Di sisi lain, moderasi Islam juga sering dikaitkan dengan program deradikalisasi untuk melawan paham ekstremisme. Dalam konteks ini, moderasi dipahami sebagai upaya menjaga keseimbangan dalam masyarakat yang plural. Moderasi Islam menjadi solusi bagi kelompok-kelompok ekstrem yang cenderung eksklusif dan menolak keberagaman.
Konsep moderasi Islam telah dijelaskan dalam Al-Qur’an. Salah satu ayat yang menjadi landasan adalah firman Allah dalam Surah Al-An‘ām ayat 161:
“Katakanlah (Wahai Muhammad), ‘Sesungguhnya Tuhanku telah membimbingku ke jalan yang lurus, agama yang benar, agama Ibrahim yang lurus, dan dia (Ibrahim) tidak termasuk orang-orang musyrik.'” (QS. Al-An‘ām: 161)

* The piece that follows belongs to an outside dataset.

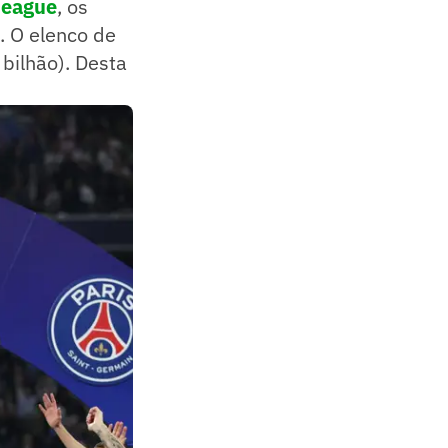
League
, os
. O elenco de
bilhão). Desta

Selain itu, dalam Surah Al-Baqarah ayat 143, Allah menjelaskan bahwa umat Islam adalah umat yang adil dan terpilih:
“Dan demikianlah Kami telah menjadikan kamu (umat Islam) sebagai umat yang wasath (moderat) agar kamu menjadi saksi atas manusia dan agar Rasul (Muhammad) menjadi saksi atas kamu.” (QS. Al-Baqarah: 143)

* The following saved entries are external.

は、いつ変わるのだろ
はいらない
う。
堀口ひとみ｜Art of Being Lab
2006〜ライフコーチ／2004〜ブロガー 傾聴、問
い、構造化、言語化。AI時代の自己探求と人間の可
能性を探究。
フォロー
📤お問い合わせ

Para ulama juga telah membahas konsep moderasi Islam dalam berbagai karya mereka. At-Thabari menegaskan bahwa umat Islam berada di tengah-tengah dalam urusan agama, tidak ekstrem seperti kaum Nasrani yang menjauhi dunia dengan kehidupan rahib, maupun seperti Yahudi yang terlalu materialistis.
Baca juga, Indahnya Berbuka dengan Sederhana dan Penuh Syukur
Imam Al-Ghazali dalam Ihya Ulumiddin menjelaskan bahwa sikap zuhud sahabat Nabi tidak berarti menolak dunia, tetapi menjadikannya sebagai sarana untuk meraih kebahagiaan akhirat. Senada dengan itu, Al-Qurthubi menegaskan bahwa umat Islam adalah umat yang berkeadilan dan moderat, sesuai dengan kehendak Allah.

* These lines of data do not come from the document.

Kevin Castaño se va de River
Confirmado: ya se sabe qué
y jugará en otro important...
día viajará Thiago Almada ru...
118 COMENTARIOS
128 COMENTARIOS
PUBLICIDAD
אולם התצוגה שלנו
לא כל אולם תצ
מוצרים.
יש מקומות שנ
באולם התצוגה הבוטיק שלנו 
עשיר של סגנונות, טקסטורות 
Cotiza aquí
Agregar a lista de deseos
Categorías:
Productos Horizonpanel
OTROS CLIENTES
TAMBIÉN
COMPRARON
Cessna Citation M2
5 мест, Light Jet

Ibnu Taimiyah menambahkan bahwa Islam adalah agama yang berada di antara dua kutub ekstrem, baik dalam aspek kebersihan, halal dan haram, maupun moralitas. Ia menekankan bahwa musuh-musuh Allah sering kali menjadikan agama ini ekstrem, sementara para wali Allah mengajarkan Islam dengan penuh kasih sayang.
As-Syatibi dalam Al-Muwafaqat menegaskan bahwa syariat Islam selalu berada di jalan pertengahan yang paling adil. Penetapan hukum syariah harus mengikuti prinsip moderasi, menghindari kecenderungan ke arah ekstrem kanan atau kiri.
Muhammad Rasyid Ridha dalam tafsirnya terhadap QS. Al-Baqarah: 143 mengkritik kaum sufi yang terlalu fokus pada penyucian rohani sehingga melupakan pembangunan fisik dan teknologi. Muhammad Abu Zahrah menjelaskan bahwa Islam adalah agama pertengahan yang tidak ekstrem dalam mengagungkan para Nabi seperti Nasrani, tetapi juga tidak mengabaikan mereka seperti Yahudi.
Yusuf Al-Qardhawi dalam Fiqh Al-Washathiyah wa Al-Tajdid menegaskan bahwa moderasi Islam bukanlah pemikiran baru, melainkan bagian dari inti ajaran Islam itu sendiri.
Dengan berbagai pendapat ulama dan landasan dari Al-Qur’an, moderasi Islam dapat dipahami sebagai keseimbangan dalam menjalankan ajaran agama. Islam tidak mengajarkan ekstremisme, baik dalam bentuk radikalisme maupun liberalisme yang kebablasan. Sebaliknya, Islam mengajarkan keseimbangan yang mencerminkan keadilan dan kebijaksanaan. Inilah jalan yang harus ditempuh oleh umat Islam dalam menghadapi tantangan zaman dan menjaga keharmonisan dalam kehidupan bermasyarakat.